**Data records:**

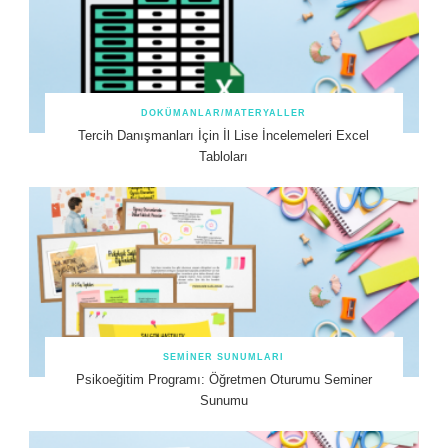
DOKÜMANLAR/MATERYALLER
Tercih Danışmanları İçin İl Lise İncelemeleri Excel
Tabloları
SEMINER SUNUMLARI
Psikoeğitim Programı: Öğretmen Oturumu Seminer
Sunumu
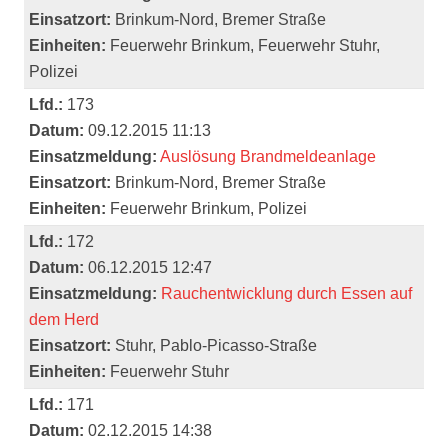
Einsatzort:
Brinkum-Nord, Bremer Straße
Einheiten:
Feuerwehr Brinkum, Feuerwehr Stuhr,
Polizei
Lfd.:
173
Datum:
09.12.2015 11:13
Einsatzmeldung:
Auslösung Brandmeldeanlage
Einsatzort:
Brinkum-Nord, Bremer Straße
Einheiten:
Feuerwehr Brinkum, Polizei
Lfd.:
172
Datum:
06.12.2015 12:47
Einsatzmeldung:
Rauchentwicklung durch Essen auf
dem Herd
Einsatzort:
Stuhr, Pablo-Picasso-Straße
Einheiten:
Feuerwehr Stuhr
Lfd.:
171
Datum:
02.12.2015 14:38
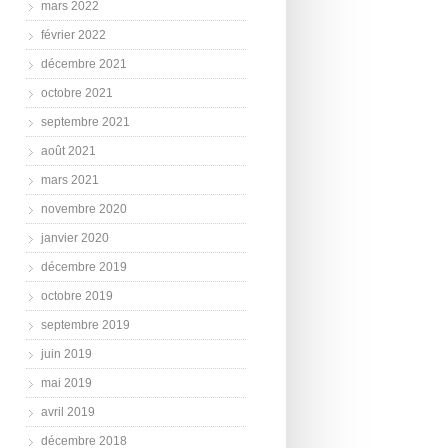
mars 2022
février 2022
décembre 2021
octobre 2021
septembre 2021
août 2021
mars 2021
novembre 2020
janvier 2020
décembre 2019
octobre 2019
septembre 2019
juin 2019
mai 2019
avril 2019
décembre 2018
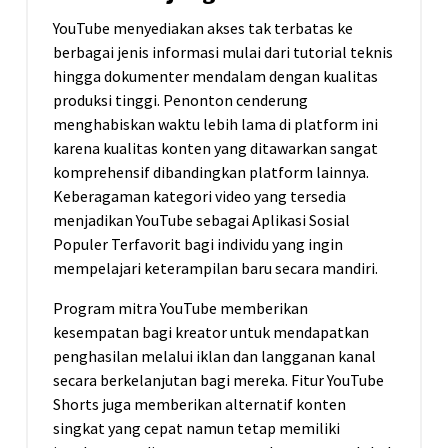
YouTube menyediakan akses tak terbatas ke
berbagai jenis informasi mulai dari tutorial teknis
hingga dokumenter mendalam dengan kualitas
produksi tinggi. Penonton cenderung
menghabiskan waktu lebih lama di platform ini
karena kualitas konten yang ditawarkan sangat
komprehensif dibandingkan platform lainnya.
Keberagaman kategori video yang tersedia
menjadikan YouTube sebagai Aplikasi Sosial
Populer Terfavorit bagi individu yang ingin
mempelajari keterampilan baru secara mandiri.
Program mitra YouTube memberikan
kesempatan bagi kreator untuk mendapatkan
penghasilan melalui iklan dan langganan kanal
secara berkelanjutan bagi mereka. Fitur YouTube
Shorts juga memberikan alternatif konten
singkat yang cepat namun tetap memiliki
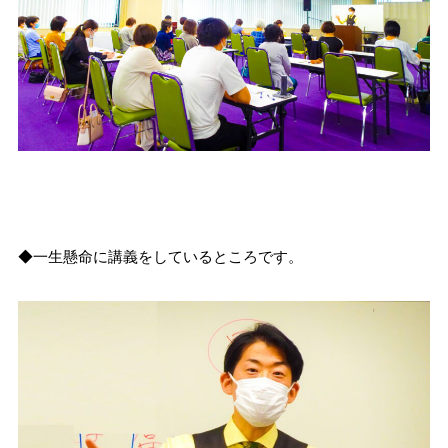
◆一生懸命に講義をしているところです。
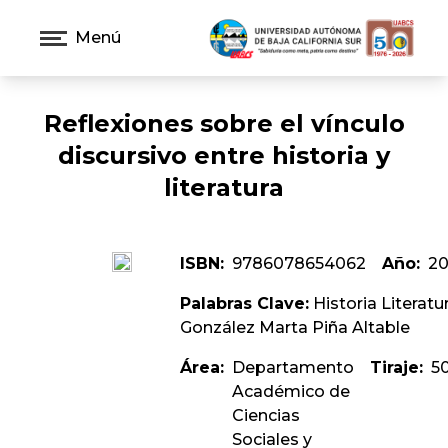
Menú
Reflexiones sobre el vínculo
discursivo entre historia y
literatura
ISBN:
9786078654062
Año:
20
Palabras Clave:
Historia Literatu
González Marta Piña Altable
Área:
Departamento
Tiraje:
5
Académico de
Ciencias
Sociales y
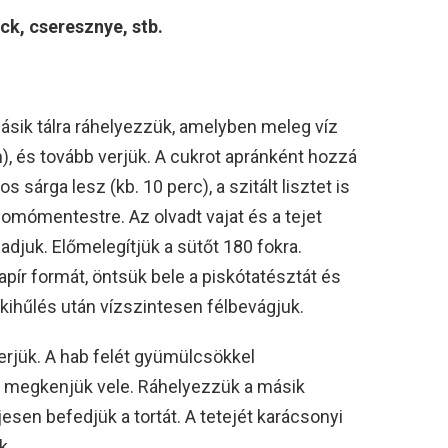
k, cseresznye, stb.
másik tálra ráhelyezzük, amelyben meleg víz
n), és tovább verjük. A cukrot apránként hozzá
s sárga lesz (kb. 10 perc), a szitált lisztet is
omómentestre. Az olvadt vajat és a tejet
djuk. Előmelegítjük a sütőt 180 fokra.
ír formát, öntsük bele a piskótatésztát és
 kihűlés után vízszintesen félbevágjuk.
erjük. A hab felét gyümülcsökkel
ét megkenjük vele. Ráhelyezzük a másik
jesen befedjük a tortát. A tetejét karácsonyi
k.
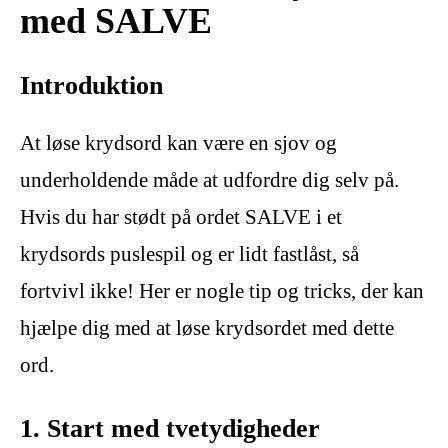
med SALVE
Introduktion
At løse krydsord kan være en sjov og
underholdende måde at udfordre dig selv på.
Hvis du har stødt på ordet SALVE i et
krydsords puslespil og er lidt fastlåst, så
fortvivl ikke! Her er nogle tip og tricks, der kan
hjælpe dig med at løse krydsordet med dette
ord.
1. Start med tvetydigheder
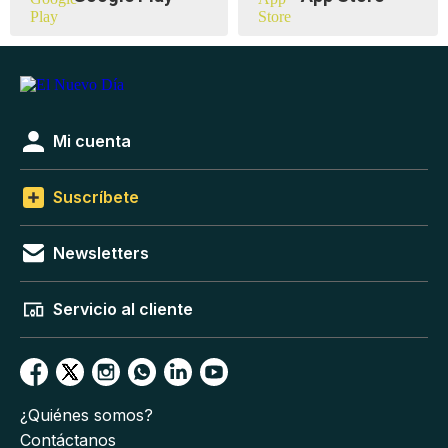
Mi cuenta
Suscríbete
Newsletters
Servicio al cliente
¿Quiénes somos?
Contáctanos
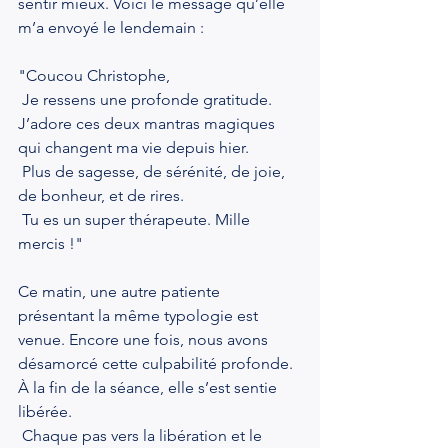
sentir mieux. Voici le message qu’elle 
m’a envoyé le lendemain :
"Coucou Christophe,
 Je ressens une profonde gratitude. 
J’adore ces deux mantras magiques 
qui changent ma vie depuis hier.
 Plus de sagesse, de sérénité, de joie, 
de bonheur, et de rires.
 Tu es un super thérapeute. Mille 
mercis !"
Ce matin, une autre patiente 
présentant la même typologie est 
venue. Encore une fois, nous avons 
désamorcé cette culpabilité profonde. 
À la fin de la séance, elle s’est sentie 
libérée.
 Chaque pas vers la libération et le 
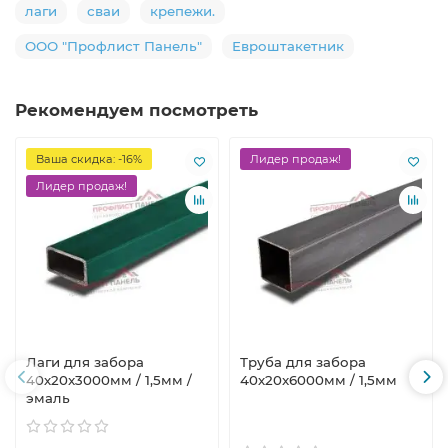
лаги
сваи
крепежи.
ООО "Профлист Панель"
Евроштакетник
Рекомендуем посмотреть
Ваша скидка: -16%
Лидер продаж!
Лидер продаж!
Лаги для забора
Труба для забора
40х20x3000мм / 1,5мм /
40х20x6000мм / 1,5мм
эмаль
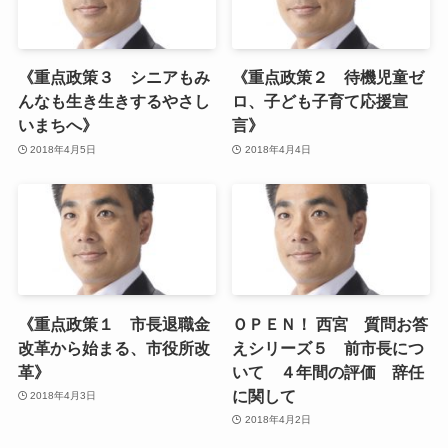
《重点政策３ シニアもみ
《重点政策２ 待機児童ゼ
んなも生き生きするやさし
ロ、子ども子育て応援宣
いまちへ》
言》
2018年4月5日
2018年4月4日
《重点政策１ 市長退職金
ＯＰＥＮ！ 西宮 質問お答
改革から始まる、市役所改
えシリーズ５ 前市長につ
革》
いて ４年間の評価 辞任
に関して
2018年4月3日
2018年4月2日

--

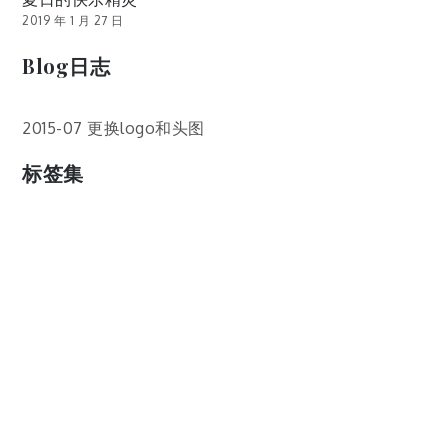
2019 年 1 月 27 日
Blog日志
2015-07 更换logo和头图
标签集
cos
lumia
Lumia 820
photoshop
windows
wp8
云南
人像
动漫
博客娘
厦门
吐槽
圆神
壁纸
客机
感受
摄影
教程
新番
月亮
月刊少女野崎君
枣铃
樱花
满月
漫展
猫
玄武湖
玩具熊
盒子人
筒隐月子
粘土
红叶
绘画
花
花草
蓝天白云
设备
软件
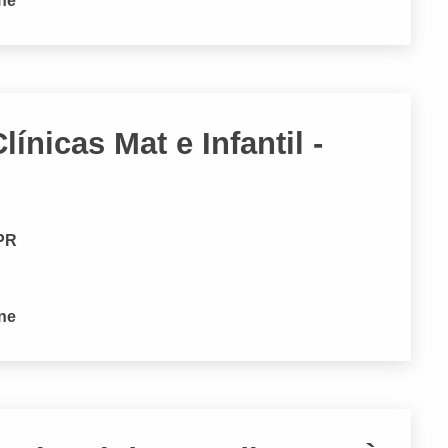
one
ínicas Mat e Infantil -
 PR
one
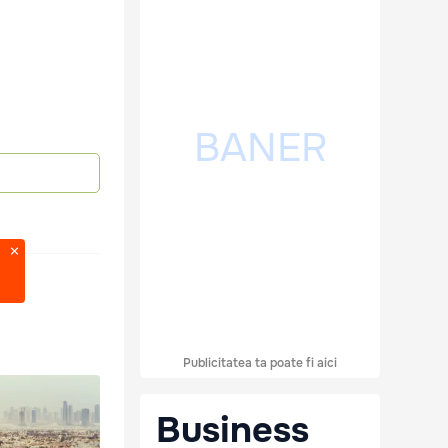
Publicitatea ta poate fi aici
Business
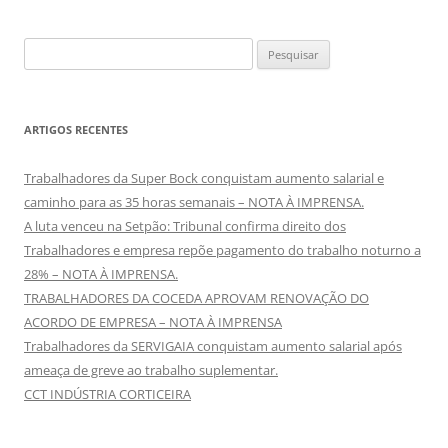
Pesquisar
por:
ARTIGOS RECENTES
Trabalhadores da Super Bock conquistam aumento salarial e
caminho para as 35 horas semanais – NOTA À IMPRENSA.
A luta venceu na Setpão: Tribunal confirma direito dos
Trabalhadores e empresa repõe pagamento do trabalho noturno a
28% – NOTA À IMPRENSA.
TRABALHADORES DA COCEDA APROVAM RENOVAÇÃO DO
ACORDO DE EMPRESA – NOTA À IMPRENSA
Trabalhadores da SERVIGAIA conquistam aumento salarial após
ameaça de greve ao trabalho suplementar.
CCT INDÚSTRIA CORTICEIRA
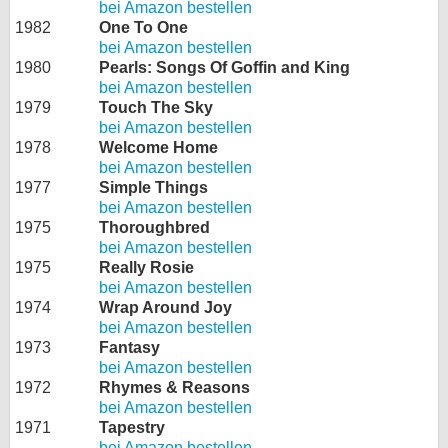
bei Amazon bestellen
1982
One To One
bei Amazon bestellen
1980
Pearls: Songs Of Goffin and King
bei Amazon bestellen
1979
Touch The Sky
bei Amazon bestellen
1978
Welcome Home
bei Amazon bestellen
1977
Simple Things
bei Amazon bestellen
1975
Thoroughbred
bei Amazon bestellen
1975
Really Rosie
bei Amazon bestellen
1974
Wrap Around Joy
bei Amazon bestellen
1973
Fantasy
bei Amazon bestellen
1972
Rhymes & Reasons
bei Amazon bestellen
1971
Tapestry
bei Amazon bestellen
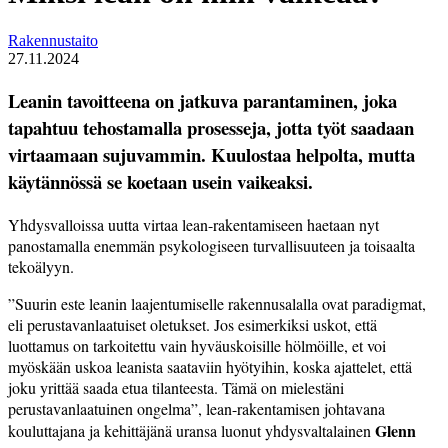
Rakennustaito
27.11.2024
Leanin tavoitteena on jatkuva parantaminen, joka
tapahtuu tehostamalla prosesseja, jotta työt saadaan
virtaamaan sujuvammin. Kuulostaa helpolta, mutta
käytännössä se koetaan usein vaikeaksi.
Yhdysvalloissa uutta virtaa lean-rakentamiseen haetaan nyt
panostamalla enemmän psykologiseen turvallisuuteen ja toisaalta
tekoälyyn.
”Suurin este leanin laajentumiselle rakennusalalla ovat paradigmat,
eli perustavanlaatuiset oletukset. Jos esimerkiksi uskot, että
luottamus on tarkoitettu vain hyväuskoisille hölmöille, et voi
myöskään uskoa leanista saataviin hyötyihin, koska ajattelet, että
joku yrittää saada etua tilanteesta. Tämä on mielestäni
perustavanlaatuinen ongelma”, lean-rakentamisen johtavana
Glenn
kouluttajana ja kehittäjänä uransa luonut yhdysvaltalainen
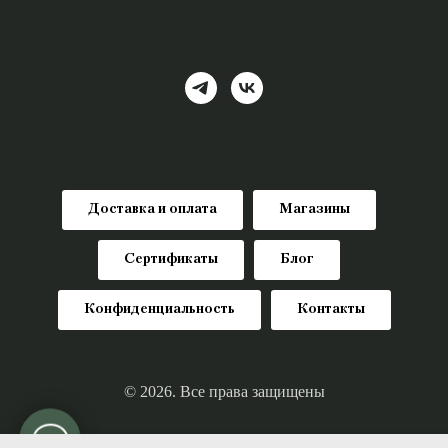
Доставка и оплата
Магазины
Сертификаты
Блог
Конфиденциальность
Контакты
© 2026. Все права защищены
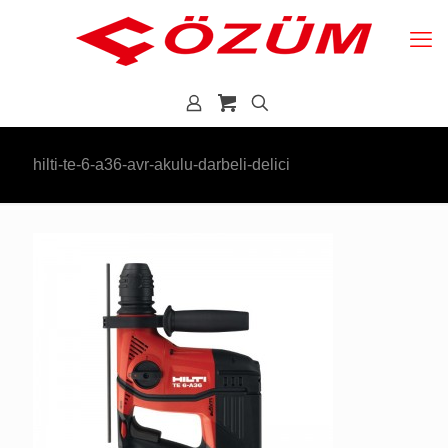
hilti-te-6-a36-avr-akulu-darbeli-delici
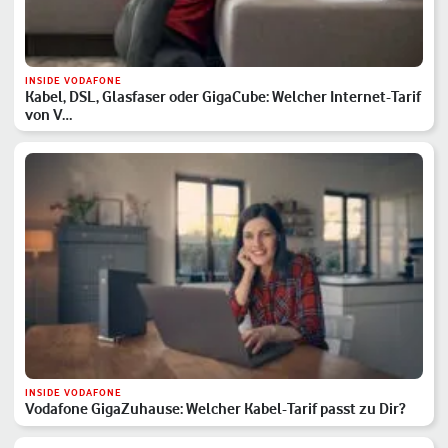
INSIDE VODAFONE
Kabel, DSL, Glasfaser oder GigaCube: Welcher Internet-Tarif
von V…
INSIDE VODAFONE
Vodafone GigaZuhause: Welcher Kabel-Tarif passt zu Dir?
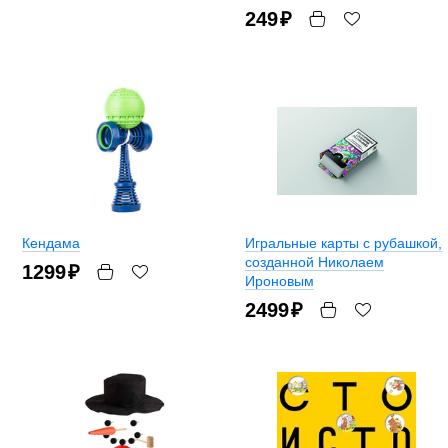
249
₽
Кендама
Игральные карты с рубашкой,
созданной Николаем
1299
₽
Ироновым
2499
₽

**WHAT THE TASK REQUIRES:** Only the lines above from the one with "DOKÜMANLAR/MATERYALLER" to the one with "singkat yang cepat namun tetap memiliki" should be printed, both included and exactly as written; no picture belongs in the copy.

**RESULT FOR THIS TASK:**
DOKÜMANLAR/MATERYALLER
Tercih Danışmanları İçin İl Lise İncelemeleri Excel
Tabloları
SEMINER SUNUMLARI
Psikoeğitim Programı: Öğretmen Oturumu Seminer
Sunumu
Einsatzort:
Brinkum-Nord, Bremer Straße
Einheiten:
Feuerwehr Brinkum, Feuerwehr Stuhr,
Polizei
Lfd.:
173
Datum:
09.12.2015 11:13
Einsatzmeldung:
Auslösung Brandmeldeanlage
Einsatzort:
Brinkum-Nord, Bremer Straße
Einheiten:
Feuerwehr Brinkum, Polizei
Lfd.:
172
Datum:
06.12.2015 12:47
Einsatzmeldung:
Rauchentwicklung durch Essen auf
dem Herd
Einsatzort:
Stuhr, Pablo-Picasso-Straße
Einheiten:
Feuerwehr Stuhr
Lfd.:
171
Datum:
02.12.2015 14:38
mars 2022
février 2022
décembre 2021
octobre 2021
septembre 2021
août 2021
mars 2021
novembre 2020
janvier 2020
décembre 2019
octobre 2019
septembre 2019
juin 2019
mai 2019
avril 2019
décembre 2018
YouTube menyediakan akses tak terbatas ke
berbagai jenis informasi mulai dari tutorial teknis
hingga dokumenter mendalam dengan kualitas
produksi tinggi. Penonton cenderung
menghabiskan waktu lebih lama di platform ini
karena kualitas konten yang ditawarkan sangat
komprehensif dibandingkan platform lainnya.
Keberagaman kategori video yang tersedia
menjadikan YouTube sebagai Aplikasi Sosial
Populer Terfavorit bagi individu yang ingin
mempelajari keterampilan baru secara mandiri.
Program mitra YouTube memberikan
kesempatan bagi kreator untuk mendapatkan
penghasilan melalui iklan dan langganan kanal
secara berkelanjutan bagi mereka. Fitur YouTube
Shorts juga memberikan alternatif konten
singkat yang cepat namun tetap memiliki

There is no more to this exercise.